Just that function is not enough for whole mechanism to work,
but bindings will come later. Let us imagine we work with an imaginary 
library libduff, that we want to load files of .duf format. 
I<[ To discern imaginary code from real, imaginary will be prepended
with _  - like, _libduff_loadfile ]>. So, we call _libduff_loadfile(),
that loads black-and-white, 1-bits/pixel images, where 1 is white and 0
is black. 


   static Bool   
   load( PImgCodec instance, PImgLoadFileInstance fi)
   {
      _LIBDUFF * _l = _libduff_load_file( fi-> fileName);
      if ( !_l) return false;

      // - create storage for our file
      CImage( fi-> object)-> create_empty( fi-> object,
        _l-> width, _l-> height, imBW);

      // Prima wants images aligned to 4-bytes boundary,
      // happily libduff has same considerations
      memcpy( PImage( fi-> object)-> data, _l-> bits, 
        PImage( fi-> object)-> dataSize);

      _libduff_close_file( _l);

      return true;
   }

Prima keeps an open handle of the file; so we can use it if
libduff trusts handles vs names:

   {
     _LIBDUFF * _l = _libduff_load_file_from_handle( fi-> f);
      ...
   // In both cases, you don't need to close the handle - 
   // however you might, it is ok:

      _libduff_close_file( _l);
      fclose( fi-> f);
   // You just assign it to null to indicate that you've closed it
      fi-> f = null;
      ...
   }

Together with load() you have to implement minimal open_load()
and close_load().

Simplest open_load() returns non-null pointer - it is enough to report 'o.k'

   static void * 
   open_load( PImgCodec instance, PImgLoadFileInstance fi)
   {
      return (void*)1;
   }

Its result will be available in C<PImgLoadFileInstance-E<gt> instance>,
just in case. If it was dynamically allocated, free it in close_load().
Dummy close_load() is doing simply nothing:

   static void
   close_load( PImgCodec instance, PImgLoadFileInstance fi)
   {
   }


=head2 Writing to C<PImage-E<gt> data>

As mentioned above, Prima insists on keeping its image data
in 32-bit aligned scanlines. If libduff allows reading from 
file by scanlines, we can use this possibility as well:


   PImage i = ( PImage) fi-> object; 
   // note - since this notation is more convenient than
   // PImage( fi-> object)-> , instead i-> will be used 

   Byte * dest = i-> data + ( _l-> height - 1) * i-> lineSize;
   while ( _l-> height--) {
      _libduff_read_next_scanline( _l, dest);
      dest -= i-> lineSize;
   }

Note that image is filled in reverse - Prima images are built
like classical XY-coordinate grid, where Y ascends upwards.
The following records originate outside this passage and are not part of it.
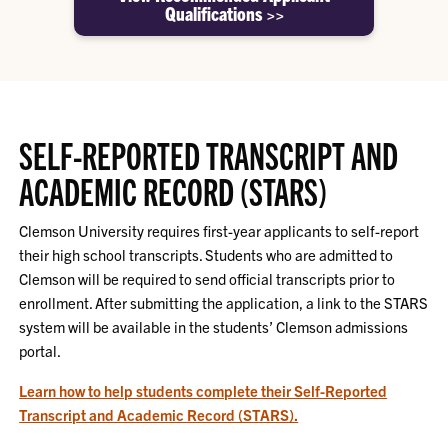
Qualifications >>
SELF-REPORTED TRANSCRIPT AND
ACADEMIC RECORD (STARS)
Clemson University requires first-year applicants to self-report
their high school transcripts. Students who are admitted to
Clemson will be required to send official transcripts prior to
enrollment. After submitting the application, a link to the STARS
system will be available in the students’ Clemson admissions
portal.
Learn how to help students complete their Self-Reported
Transcript and Academic Record (STARS).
Here ends the simple part. You can skip down to 
L<"Registering with image subsystem"> part, if you want it fast.

=head1  Single-frame loading

=head2 Palette

Our libduff can be black-and-white in two ways -
where 0 is black and 1 is white and vice versa. While
0B/1W is perfectly corresponding to imbpp1 | imGrayScale
and no palette operations are needed ( Image cares 
automatically about these), 0W/1B is although black-and-white
grayscale but should be treated like general imbpp1 type.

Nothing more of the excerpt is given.